Playwright: Lanford Wilson
At: Steep Theatre Company, 3902 N. Sheridan Road
Phone: ( 312 ) 458-0722;
Runs through: July 23
BY MARY SHEN BARNIDGE
You don't have to be posing for a photograph to snigger at the word 'cheese', but the livelihood of Dublin, Missouri—a community not unlike author Lanford Wilson's own place of birth—rests on curds and whey. And Wilson apparently doesn't like how that one-industry economy affects its citizens in 2000 any more than he did in 1966 when he excoriated provincial hypocrisy in The Rimers of Eldritch.
As in that early play, Book Of Days' story centers around a crime—in this case, the death of the local factory-owner in an accident that arouses the suspicions of a clerk in his employ.
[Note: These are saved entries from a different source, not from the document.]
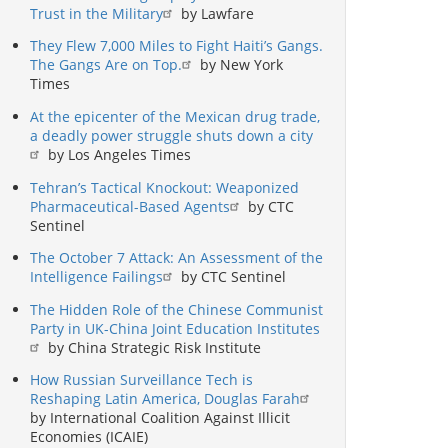
Trust in the Military
by Lawfare
They Flew 7,000 Miles to Fight Haiti’s Gangs.
The Gangs Are on Top.
by New York
Times
At the epicenter of the Mexican drug trade,
a deadly power struggle shuts down a city
by Los Angeles Times
Tehran’s Tactical Knockout: Weaponized
Pharmaceutical-Based Agents
by CTC
Sentinel
The October 7 Attack: An Assessment of the
Intelligence Failings
by CTC Sentinel
The Hidden Role of the Chinese Communist
Party in UK-China Joint Education Institutes
by China Strategic Risk Institute
How Russian Surveillance Tech is
Reshaping Latin America, Douglas Farah
by International Coalition Against Illicit
Economies (ICAIE)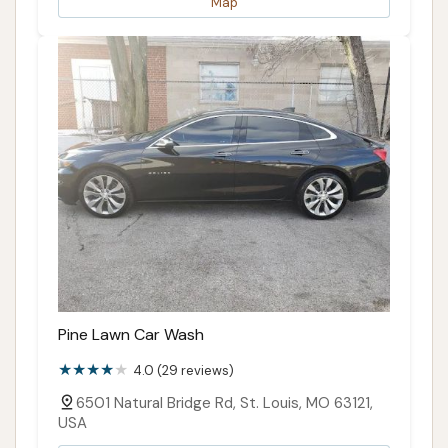
Map
Pine Lawn Car Wash
4.0 (29 reviews)
6501 Natural Bridge Rd, St. Louis, MO 63121,
USA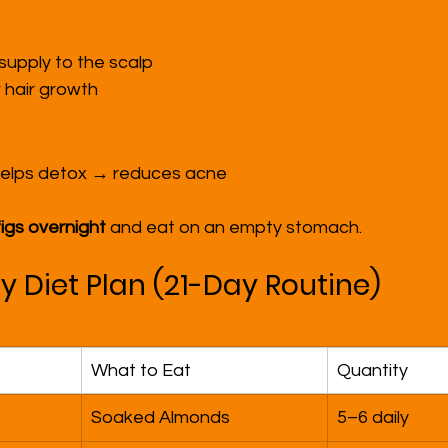
upply to the scalp
 hair growth
 helps detox → reduces acne
figs overnight
 and eat on an empty stomach.
y Diet Plan (21-Day Routine)
What to Eat
Quantity
Soaked Almonds
5–6 daily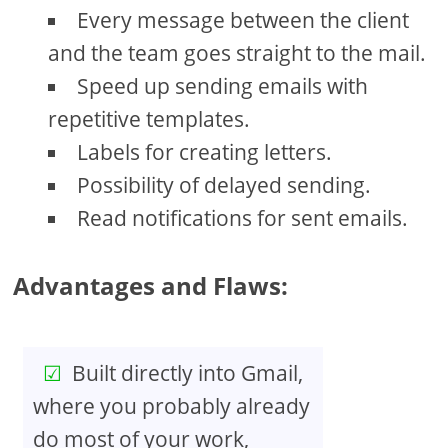
Every message between the client
and the team goes straight to the mail.
Speed up sending emails with
repetitive templates.
Labels for creating letters.
Possibility of delayed sending.
Read notifications for sent emails.
Advantages and Flaws:
Built directly into Gmail,
where you probably already
do most of your work,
There is no shortage of people who would profit by the boss's murder: the victim's son wants to run for the senate, the plant manager wants to rescue the business from Evil Faceless Conglomerates—oh, and the clerk herself just happens to be playing the lead role in a community theatre production of Shaw's Saint Joan. As the various parties make their contributions to the pursuit—or suppression—of the truth, Wilson's rancor toward his corrupt peers is tempered by his nostalgia for a time when—what? Humble folks were less concerned with getting ahead? Or just not in such a hurry to do so?
If our narrative's only noteworthy news is that small towns and small minds haven't changed in three decades, its structure as a detective procedural makes the telling interesting, anyway. And under Brad Akin's direction, this Steep Theatre production delivers a remarkably clean and coherent interpretation of Wilson's diatribe, its intimate space and diverse personnel keeping us always cognizant of who's who and who did what and when—no easy task with a cast of twelve potential liars. Led by Krista Forster's forthright performance as the amateur sleuth, the ensemble invokes personalities always distinctive but never cartoonish ( sometimes despite the angry playwright's propensity to stereotype ) .
Steep Theatre has forged a record over the five years of its existence for tidily-crafted productions of both new and classic American plays. Book Of Days demonstrates the high standards earning this storefront company in the burgeoning North Lakeview theater district ( ten playhouses within a six-block circumference ) its reputation.